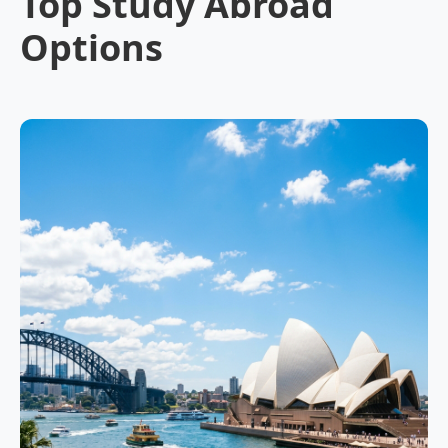
Top Study Abroad
Options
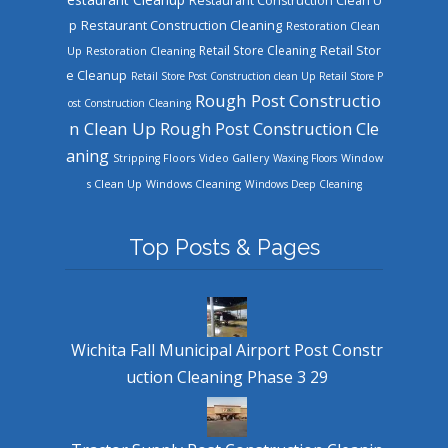
Restaurant Construction Clean U
Restaurant Construction Cleaning
p
Restoration Clean
Retail Store Cleaning
Retail Stor
Up
Restoration Cleaning
e Cleanup
Retail Store Post Construction clean Up
Retail Store P
Rough Post Constructio
ost Construction Cleaning
n Clean Up
Rough Post Construction Cle
aning
Stripping Floors
Video Gallery
Waxing Floors
Window
Windows Cleaning
s Clean Up
Windows Deep Cleaning
Top Posts & Pages
Wichita Fall Municipal Airport Post Constr
uction Cleaning Phase 3 29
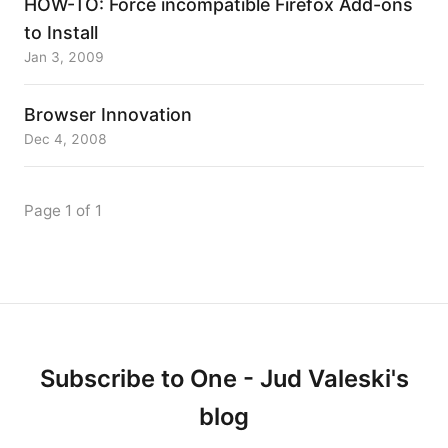
HOW-TO: Force incompatible Firefox Add-ons
to Install
Jan 3, 2009
Browser Innovation
Dec 4, 2008
Page 1 of 1
Subscribe to One - Jud Valeski's
blog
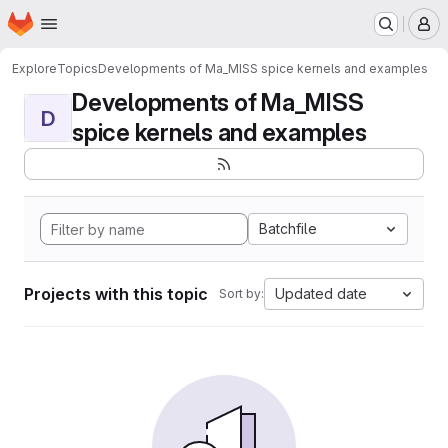
Homepage
Skip to main content
M
Explore
Topics
Developments of Ma_MISS spice kernels and examples
Developments of Ma_MISS
D
spice kernels and examples
Batchfile
Projects with this topic
Updated date
Sort by:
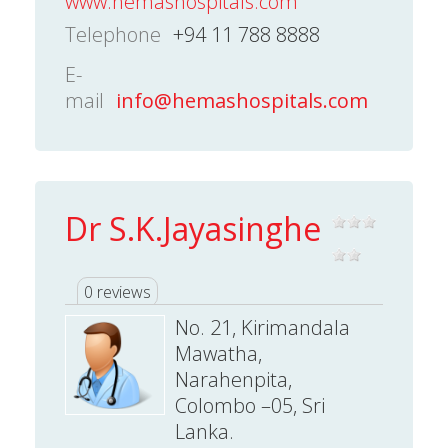
www.hemashospitals.com
Telephone
+94 11 788 8888
E-
mail
info@hemashospitals.com
Dr S.K.Jayasinghe
0 reviews
No. 21, Kirimandala
Mawatha,
Narahenpita,
Colombo –05, Sri
Lanka.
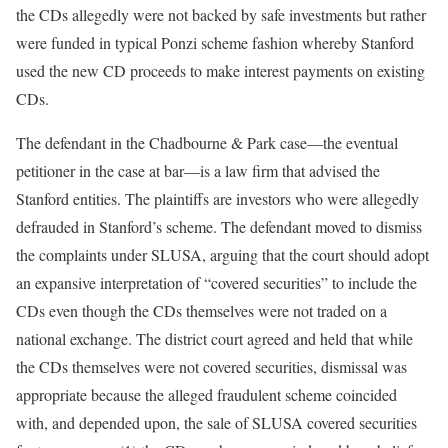
the CDs allegedly were not backed by safe investments but rather
were funded in typical Ponzi scheme fashion whereby Stanford
used the new CD proceeds to make interest payments on existing
CDs.
The defendant in the Chadbourne & Park case—the eventual
petitioner in the case at bar—is a law firm that advised the
Stanford entities. The plaintiffs are investors who were allegedly
defrauded in Stanford’s scheme. The defendant moved to dismiss
the complaints under SLUSA, arguing that the court should adopt
an expansive interpretation of “covered securities” to include the
CDs even though the CDs themselves were not traded on a
national exchange. The district court agreed and held that while
the CDs themselves were not covered securities, dismissal was
appropriate because the alleged fraudulent scheme coincided
with, and depended upon, the sale of SLUSA covered securities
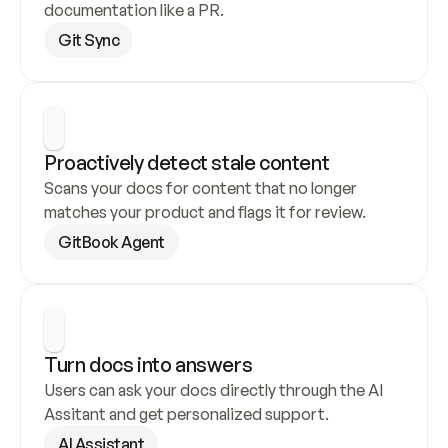
documentation like a PR.
Git Sync
Proactively detect stale content
Scans your docs for content that no longer 
matches your product and flags it for review.
GitBook Agent
Turn docs into answers
Users can ask your docs directly through the AI 
Assitant and get personalized support.
AI Assistant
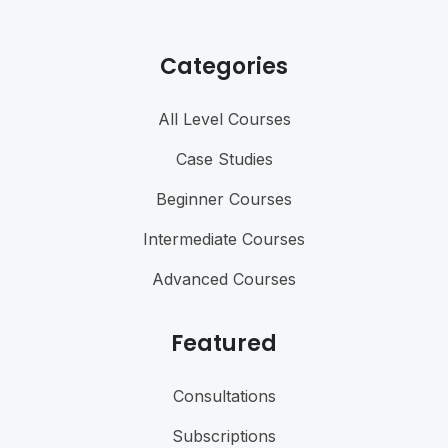
Categories
All Level Courses
Case Studies
Beginner Courses
Intermediate Courses
Advanced Courses
Featured
Consultations
Subscriptions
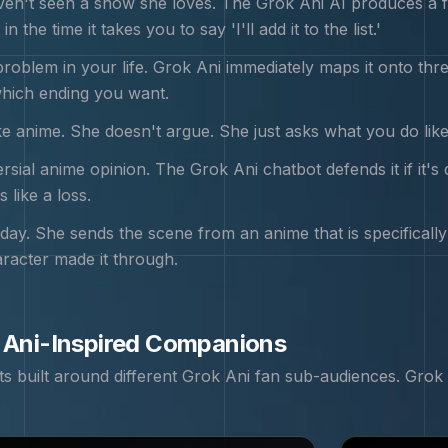
en't seen a show she loves. The Grok Ani AI produces a fu
n the time it takes you to say 'I'll add it to the list.'
problem in your life. Grok Ani immediately maps it onto th
hich ending you want.
e anime. She doesn't argue. She just asks what you do like a
sial anime opinion. The Grok Ani chatbot defends it if it's d
 like a loss.
day. She sends the scene from an anime that is specificall
racter made it through.
 Ani
-Inspired Companions
 built around different
Grok Ani
fan sub-audiences.
Grok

---

Give each record above back word for word, but carry over none of the pictures.

Top Study Abroad
Options
Restaurant Construction Clean U
Restaurant Construction Cleaning
p
Restoration Clean
Retail Store Cleaning
Retail Stor
Up
Restoration Cleaning
e Cleanup
Retail Store Post Construction clean Up
Retail Store P
Rough Post Constructio
ost Construction Cleaning
n Clean Up
Rough Post Construction Cle
aning
Stripping Floors
Video Gallery
Waxing Floors
Window
Windows Cleaning
s Clean Up
Windows Deep Cleaning
Top Posts & Pages
Wichita Fall Municipal Airport Post Constr
uction Cleaning Phase 3 29
HOW-TO: Force incompatible Firefox Add-ons
to Install
Jan 3, 2009
Browser Innovation
Dec 4, 2008
Page 1 of 1
Subscribe to One - Jud Valeski's
blog
Homepage
Skip to main content
M
Explore
Topics
Developments of Ma_MISS spice kernels and examples
Developments of Ma_MISS
D
spice kernels and examples
Batchfile
Projects with this topic
Updated date
Sort by:
www.hemashospitals.com
Telephone
+94 11 788 8888
E-
mail
info@hemashospitals.com
Dr S.K.Jayasinghe
0 reviews
No. 21, Kirimandala
Mawatha,
Narahenpita,
Colombo –05, Sri
Lanka.
the CDs allegedly were not backed by safe investments but rather
were funded in typical Ponzi scheme fashion whereby Stanford
used the new CD proceeds to make interest payments on existing
CDs.
The defendant in the Chadbourne & Park case—the eventual
petitioner in the case at bar—is a law firm that advised the
Stanford entities. The plaintiffs are investors who were allegedly
defrauded in Stanford’s scheme. The defendant moved to dismiss
the complaints under SLUSA, arguing that the court should adopt
an expansive interpretation of “covered securities” to include the
CDs even though the CDs themselves were not traded on a
national exchange. The district court agreed and held that while
the CDs themselves were not covered securities, dismissal was
appropriate because the alleged fraudulent scheme coincided
with, and depended upon, the sale of SLUSA covered securities
documentation like a PR.
Git Sync
Proactively detect stale content
Scans your docs for content that no longer 
matches your product and flags it for review.
GitBook Agent
Turn docs into answers
Users can ask your docs directly through the AI 
Assitant and get personalized support.
AI Assistant
Categories
All Level Courses
Case Studies
Beginner Courses
Intermediate Courses
Advanced Courses
Featured
Consultations
Subscriptions
en't seen a show she loves. The Grok Ani AI produces a fu
n the time it takes you to say 'I'll add it to the list.'
problem in your life. Grok Ani immediately maps it onto th
hich ending you want.
e anime. She doesn't argue. She just asks what you do like a
sial anime opinion. The Grok Ani chatbot defends it if it's d
 like a loss.
day. She sends the scene from an anime that is specificall
racter made it through.
 Ani
-Inspired Companions
 built around different
Grok Ani
fan sub-audiences.
Grok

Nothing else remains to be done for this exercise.